Well. That, in any case, is about how it went. When I came out of the trance – you’d have to call it that – I was out of it all the way, wide awake, refreshed, alert. The radio was still going, bringing in nothing but static now. I hadn’t noticed the static before. I turned off the radio and checked the clock. It was a quarter to seven. The high had lasted a little under three hours.

On the bed Seth and Randy and Arlette slept nude in delicate obscenity. They had evidently spent their high making some sort of triangular love, as unaware of my presence as I was of theirs. I drew the tigerskin over them and went into the bathroom and showered and shaved.

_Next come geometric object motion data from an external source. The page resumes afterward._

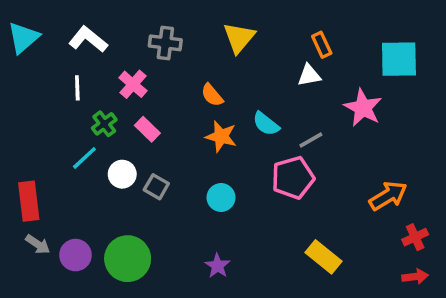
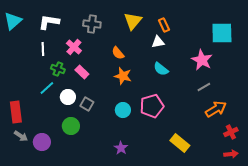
white L-shape: (88, 39) -> (49, 22), turned -30
orange rectangle: (322, 45) -> (164, 25), moved
white triangle: (309, 75) -> (158, 42), moved
green cross: (104, 124) -> (58, 69), turned -32
cyan semicircle: (266, 124) -> (161, 69), moved
gray line: (311, 140) -> (204, 87), moved
pink pentagon: (293, 178) -> (152, 106), moved
green circle: (128, 259) -> (71, 126), moved, size x0.7

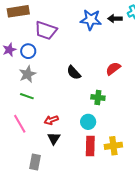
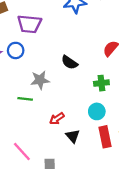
gray star: (28, 74) -> (40, 80), moved, turned 30
pink line: (20, 124) -> (22, 151), moved
black triangle: (54, 138) -> (73, 136), moved

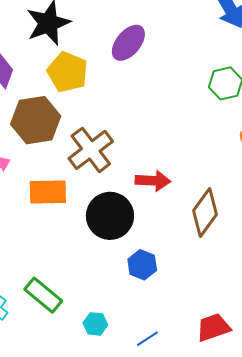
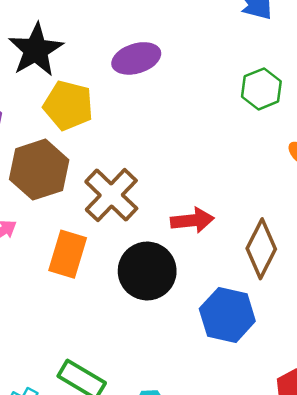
purple ellipse: (128, 43) -> (136, 58), turned 42
orange rectangle: (48, 192) -> (68, 254), turned -63
blue hexagon: (142, 265) -> (227, 315), moved, size x1.5

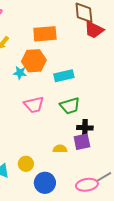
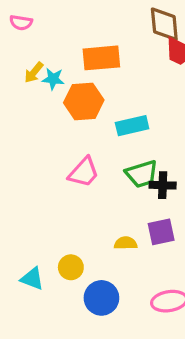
cyan star: (20, 73) -> (53, 79), moved
pink trapezoid: (34, 105) -> (84, 172), turned -35
black cross: (85, 128) -> (163, 185), moved

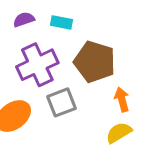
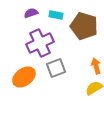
brown pentagon: (95, 62) -> (84, 26), moved

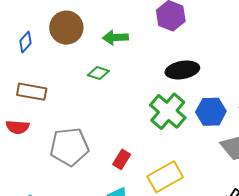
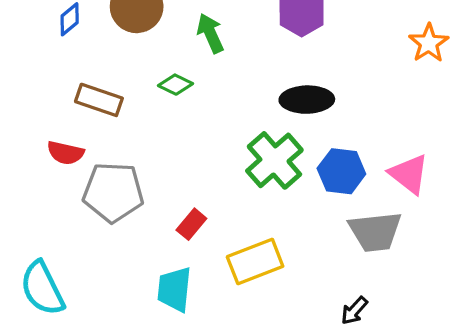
green arrow: (115, 37) -> (210, 33), turned 60
brown rectangle: (32, 92) -> (99, 100), moved
red semicircle: (18, 127) -> (65, 153), moved

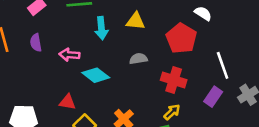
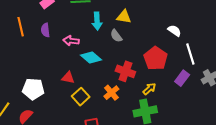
white semicircle: (203, 13) -> (174, 31), moved
red pentagon: (181, 38) -> (156, 58), moved
gray semicircle: (138, 59) -> (116, 36), moved, turned -120
red cross: (174, 80) -> (125, 71), moved

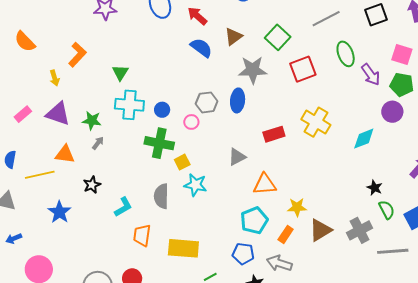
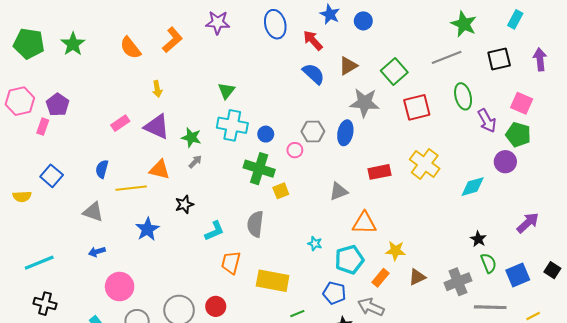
orange L-shape: (77, 55) -> (172, 40), moved
cyan star: (195, 185) -> (315, 244), moved, size x0.6
brown triangle: (320, 230) -> (417, 277), size x0.7

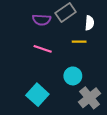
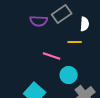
pink line: (43, 49) -> (52, 56), moved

I got dressed again and put up water for a fresh pot of coffee. The three of them went right on sleeping with occasional groping noises issuing from beneath the sheet. I ignored these insofar as possible. I measured out coffee and poured the water through it and hunted around for something to eat. I was suddenly ravenous and the cupboard was bare. I settled ultimately for a bread sandwich, a slice of whole wheat between two slices of white. It wasn’t very much better than it sounds.

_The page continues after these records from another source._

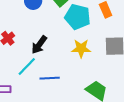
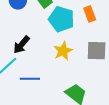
yellow star: (81, 48) -> (63, 51), turned -30

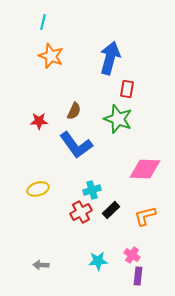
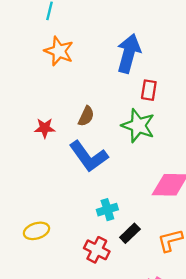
yellow ellipse: (38, 189) -> (36, 231), moved
red cross: (81, 212) -> (97, 250), moved, turned -35

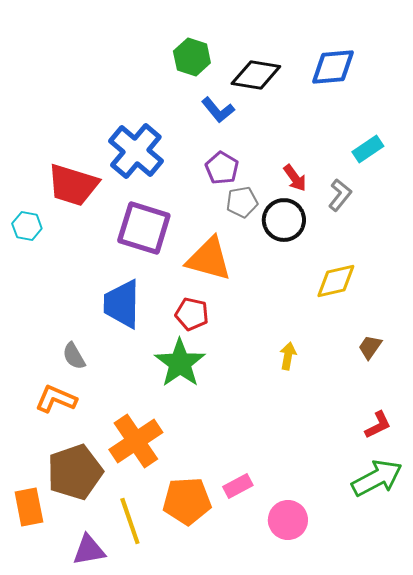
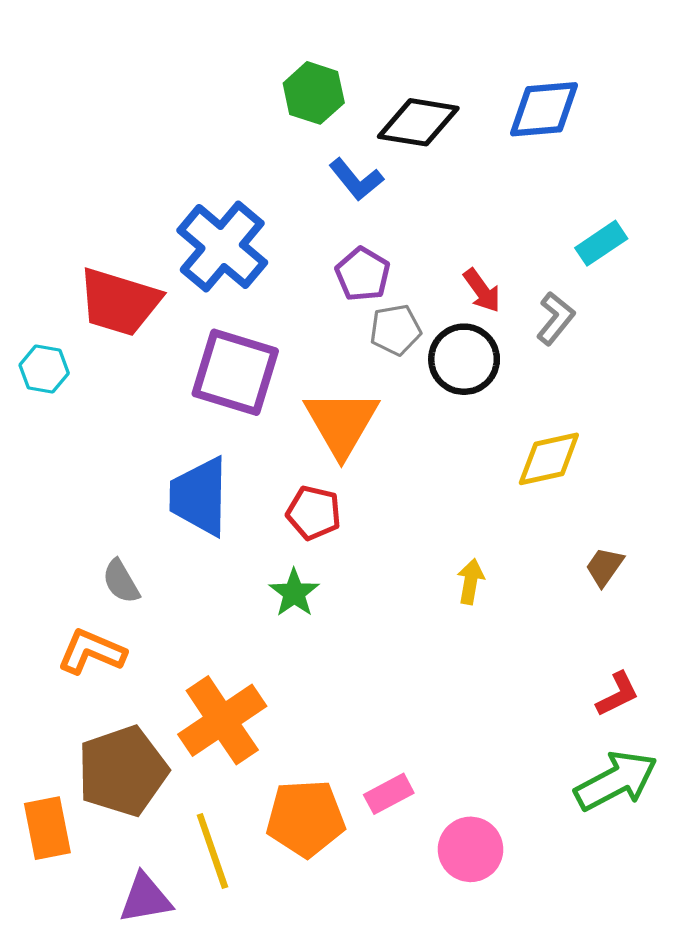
orange triangle: (209, 259) -> (341, 423), turned 45
green star: (180, 363) -> (294, 593), size x0.6

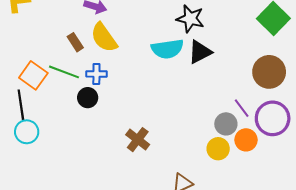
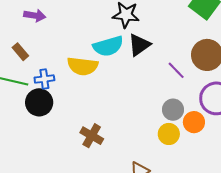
yellow semicircle: (104, 38) -> (83, 66), moved, turned -40
black circle: (88, 98) -> (39, 102), size x1.4
purple line: (242, 108) -> (176, 70), moved

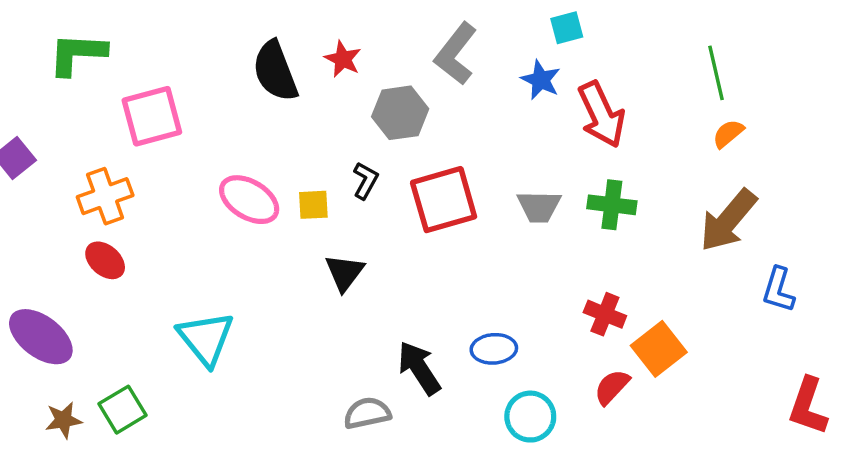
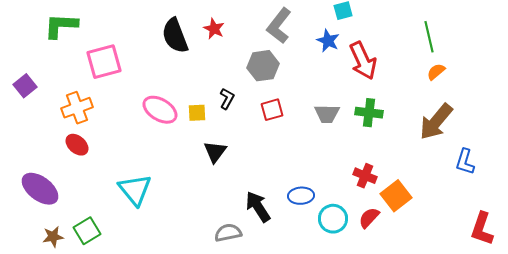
gray hexagon: (400, 113) -> (263, 66), moved
red square: (444, 200) -> (272, 110), size x0.6
cyan circle: (530, 417) -> (333, 219), moved

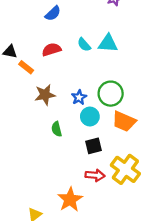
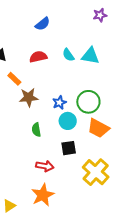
orange rectangle: (26, 67) -> (14, 79), moved
red arrow: (95, 175) -> (45, 166), moved

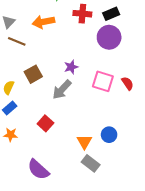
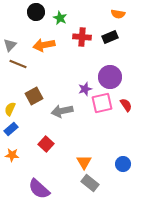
purple circle: (109, 37) -> (110, 77), moved
purple star: (71, 67) -> (85, 89), moved
pink square: (103, 81) -> (102, 103), turned -30
gray arrow: (62, 90) -> (62, 111), turned 35
blue circle: (109, 135) -> (123, 164), moved

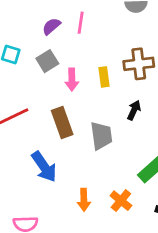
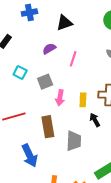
purple semicircle: (51, 26) -> (49, 49), moved
black arrow: (134, 110) -> (95, 120), moved, turned -64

At eight o’clock I carried three cups of coffee to the bed, set them down upon the bedside table, and shook each of the bed’s occupants in turn until they were sufficiently awake to accept coffee. Seth and Randy woke easily, and Arlette was not nearly so foggy as she had been in the past.

She looked at me and blushed. The boys didn’t notice, I don’t think; it probably would not have occurred to them to be embarrassed about their little homage to troilism. I’m sure they didn’t regard it as an orgy or anything of the sort. Just three good friends getting high together and being friendly and warm and tender to one another. For my part, it was just another item on the lengthening list of things I did not really give a damn about. But Arlette, the Oft-Made of Orleans, was the sort of angel who manages to behave like a free spirit without ever quite feeling like one. I didn’t know how to respond to her, unable to make up my mind whether it would be more insulting to scorn her as a slut or convey to her the idea that I didn’t really care.

So instead I said, “I woke you early for a reason. We have twelve hours before the Queen hits the fan.”

Seth looked at me. “You straight, Evan?”

“Straight as a hoop snake. We have twelve hours. That’s plenty of time. I’ve got it all figured out. We’ll fix things so they pop the right way, and then we’ll pick up on Minna before the sparks go out.”